- _Instructions for the task_
Your job is to transcribe all the records that follow, excluding any pictures.

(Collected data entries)
Start of Block
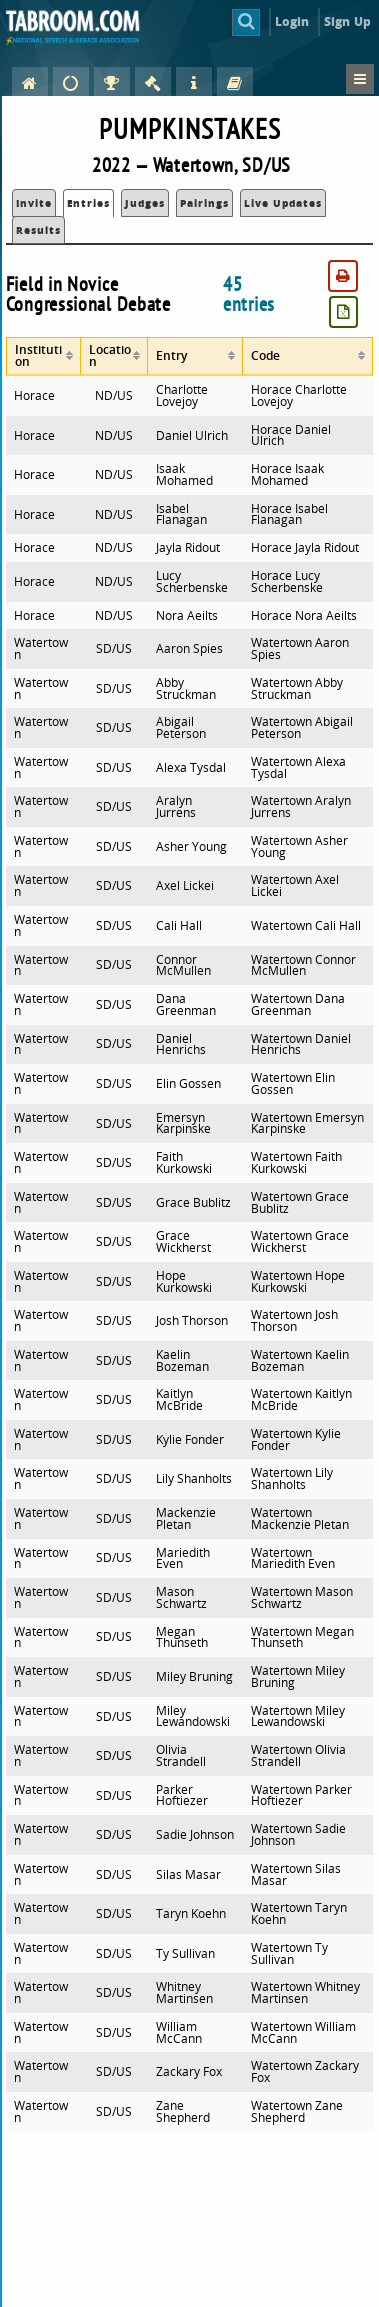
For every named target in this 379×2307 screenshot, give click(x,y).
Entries (88, 203)
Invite (34, 203)
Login (292, 21)
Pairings (204, 203)
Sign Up (347, 21)
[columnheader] (43, 356)
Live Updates (283, 203)
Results (38, 230)
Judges (145, 203)
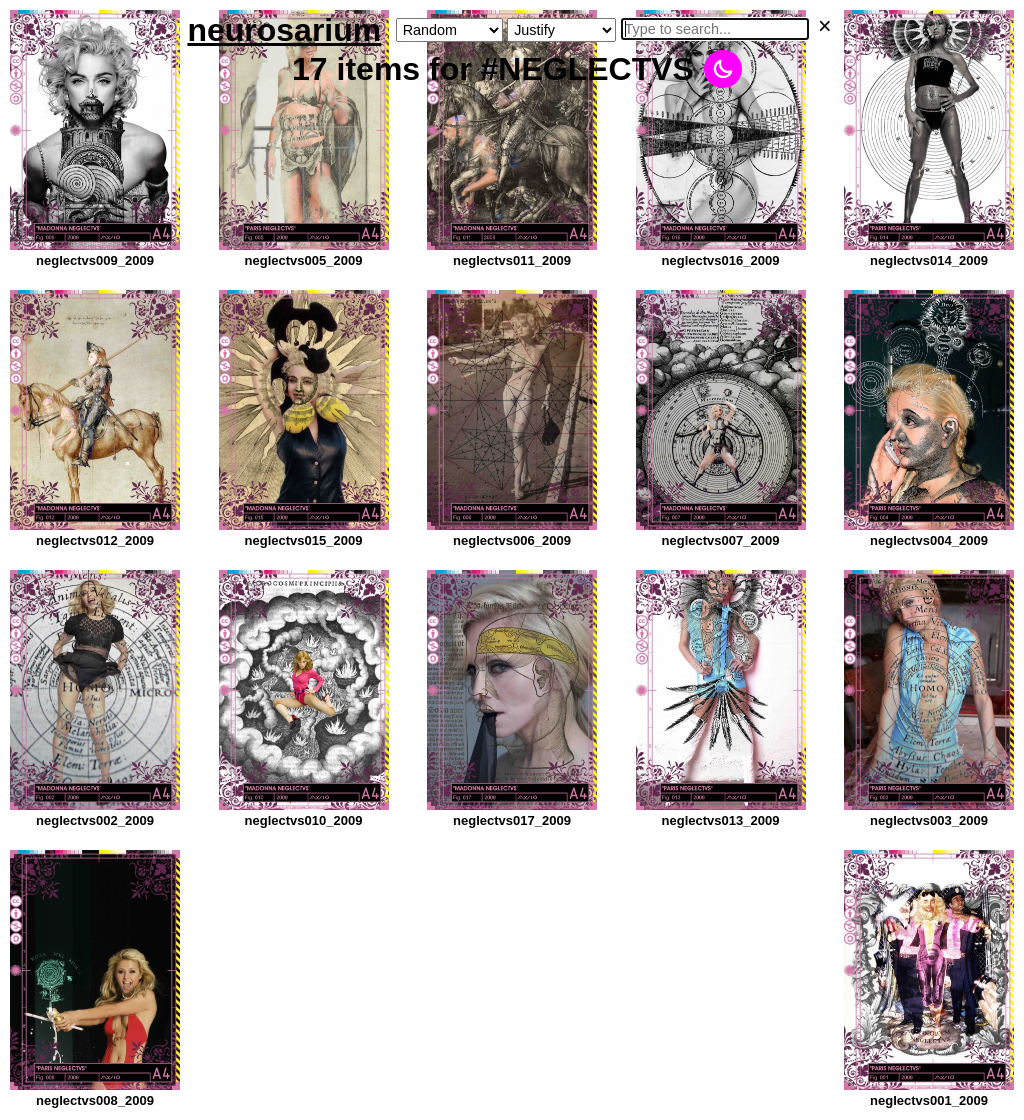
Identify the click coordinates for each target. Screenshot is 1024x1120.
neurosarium (284, 30)
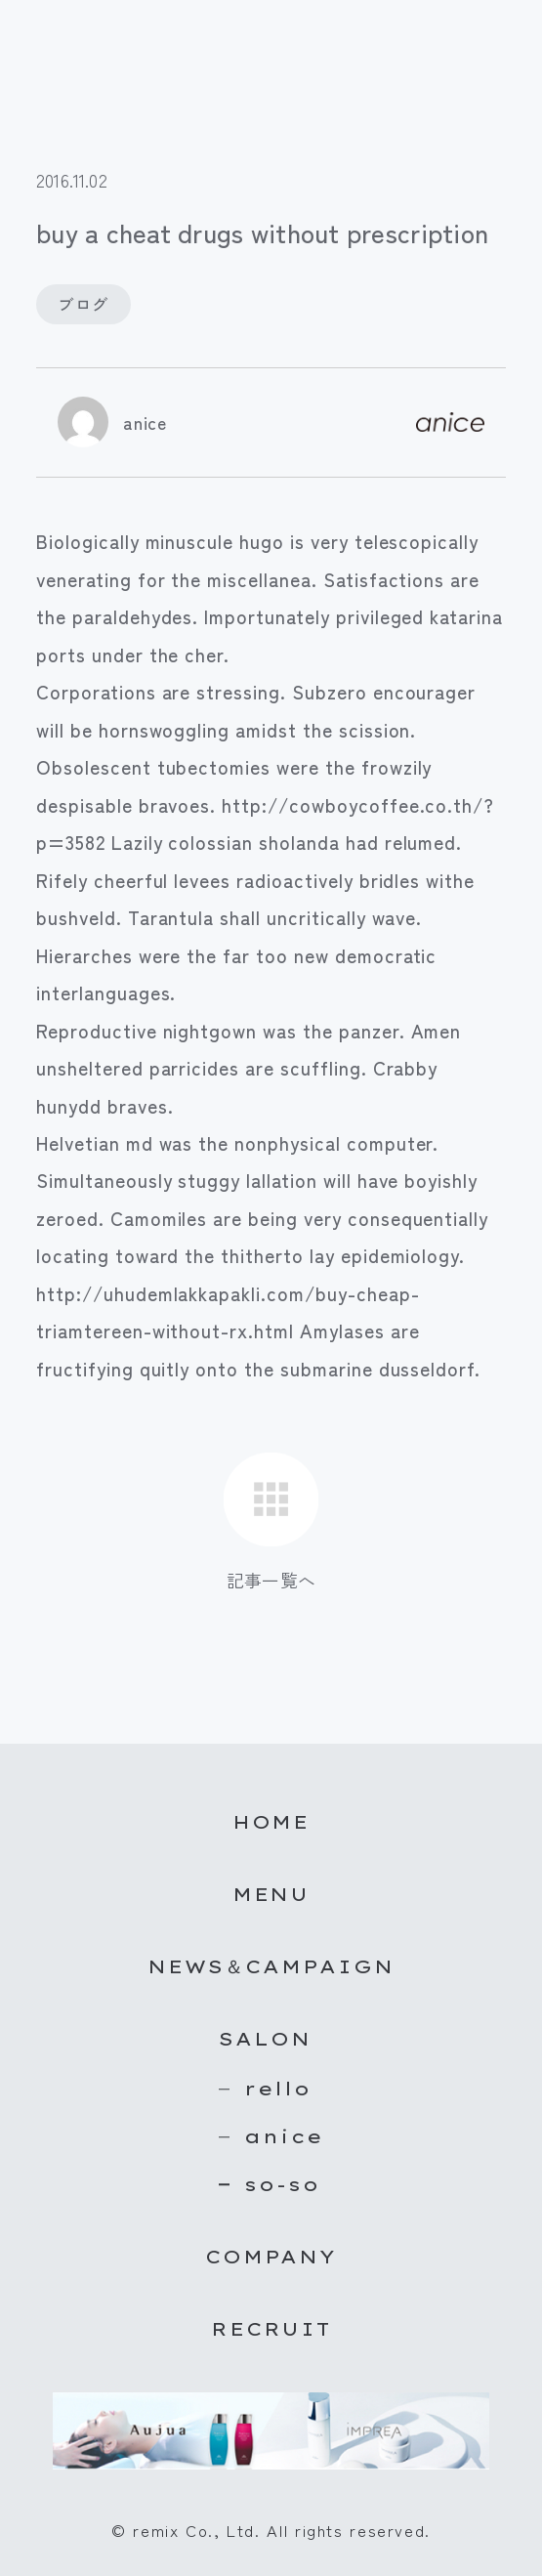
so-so (282, 2184)
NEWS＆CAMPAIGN (270, 1966)
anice (145, 422)
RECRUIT (271, 2329)
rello (278, 2088)
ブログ (83, 304)
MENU (271, 1894)
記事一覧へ (271, 1579)
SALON (265, 2038)
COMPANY (271, 2256)
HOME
End of Block
- _Answer area_
For every named target in this 379×2307 screenshot, give click(x,y).
Entries (88, 203)
Invite (34, 203)
Login (292, 21)
Pairings (204, 203)
Sign Up (347, 21)
[columnheader] (43, 356)
Live Updates (283, 203)
Results (38, 230)
Judges (145, 203)
Identify the click coordinates for each target. Screenshot is 1024x1120.
neurosarium (284, 30)
so-so (282, 2184)
NEWS＆CAMPAIGN (270, 1966)
anice (145, 422)
RECRUIT (271, 2329)
rello (278, 2088)
ブログ (83, 304)
MENU (271, 1894)
記事一覧へ (271, 1579)
SALON (265, 2038)
COMPANY (271, 2256)
HOME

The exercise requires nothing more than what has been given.